In fact, the most flagrantly abusive transfer pricing is typically that of intangible assets, such as patents or trademarks, which can be licensed from offshore, low-tax jurisdictions.  These patents can be held in low-tax jurisdictions as well, and facilitate the flow of extensive royalty payments (which are, by the way, tax deductible) to areas where they will be minimally taxed. In some countries, in particular the Netherlands, the cost of acquiring trademarks can even be written off over time against other taxable profits: another incentive to keep patents offshore. Intangible assets, such as WorldCom’s “management foresight”, have been hugely lucrative, even when such assets seemed, on their own, fairly useless. The payout from this intangible was huge: royalties that WorldCom collected exceeded their net income from 1998-2001, and between 80-90 percent of the net income of many of its subsidiaries.

However, even though abusive transfer pricing has risen to the forefront in the context of international law, the advantages of abusive transfer pricing extend beyond tax dodging. Abusive transfer pricing via overpriced imports or underpriced exports can be used to circumvent the ceilings on profit repatriation governments set for MNCs. This would incentivize companies to undersell their exports in order to avoid additional tariffs. MNCs may also be able to attain lower tariff rates by exporting intermediate goods instead of final goods, routing them through tax havens and then reimporting them.

Even more dangerously, it could incentivize companies to misinvoice exports and imports, thus participating in trade misinvoicing, which is highly illegal. If the imports are over-invoiced and exports under-invoiced—often done in secrecy jurisdictions—tariffs can be minimized on both sides and ill-gained capital can be swept into a tax haven or invested elsewhere.

Minority shareholders and members of the board from developing countries have not been enough to effectively address abusive transfer pricing within their organizations. Because the ownership structures and books of large companies are exceedingly complicated, in part due to their utilization of secrecy jurisdictions, neither shareholders nor the board of directors, not to mention the host government itself, will attain an accurate picture of the company’s transfer pricing strategies or whether they are abusive.

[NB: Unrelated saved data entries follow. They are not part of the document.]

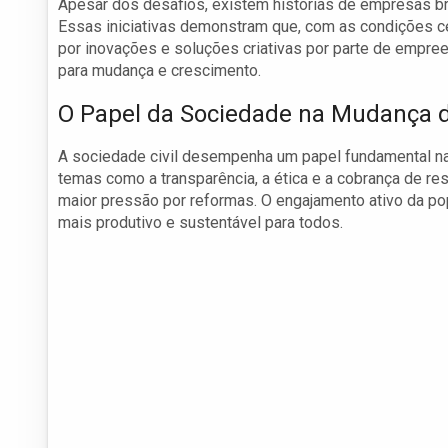
Apesar dos desafios, existem histórias de empresas b
Essas iniciativas demonstram que, com as condições ce
por inovações e soluções criativas por parte de empree
para mudança e crescimento.
O Papel da Sociedade na Mudança d
A sociedade civil desempenha um papel fundamental na
temas como a transparência, a ética e a cobrança de r
maior pressão por reformas. O engajamento ativo da p
mais produtivo e sustentável para todos.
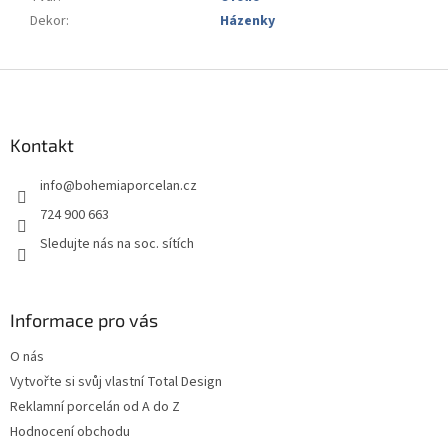
Dekor
:
Házenky
Z
á
p
a
Kontakt
t
info
@
bohemiaporcelan.cz
í
724 900 663
Sledujte nás na soc. sítích
Informace pro vás
O nás
Vytvořte si svůj vlastní Total Design
Reklamní porcelán od A do Z
Hodnocení obchodu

Developing countries are particularly vulnerable, since the responsibility to investigate and evaluate transfer pricing strategies largely falls on the shoulders of local governments, which have neither the time nor resources to address the issue. The knowledge that these countries’ tax authorities are hamstrung by capacity and political concerns may lead MNCs to try more risky or abusive transfer pricing methods, as they know they are more likely to get away with it. This leads to more outflow and even less critical revenue.

In part, the global community’s failure to curtail illicit transfer pricing comes from the lack of information surrounding its prevalence and methods. The problem is vast but its overall reach is unclear. Opening books for large companies, including measures to implement country-by country reporting, is a critical first step: only then can repercussions for abusive behavior be effectively imposed and tax policies altered as necessary to hold MNCs accountable for paying their fair share.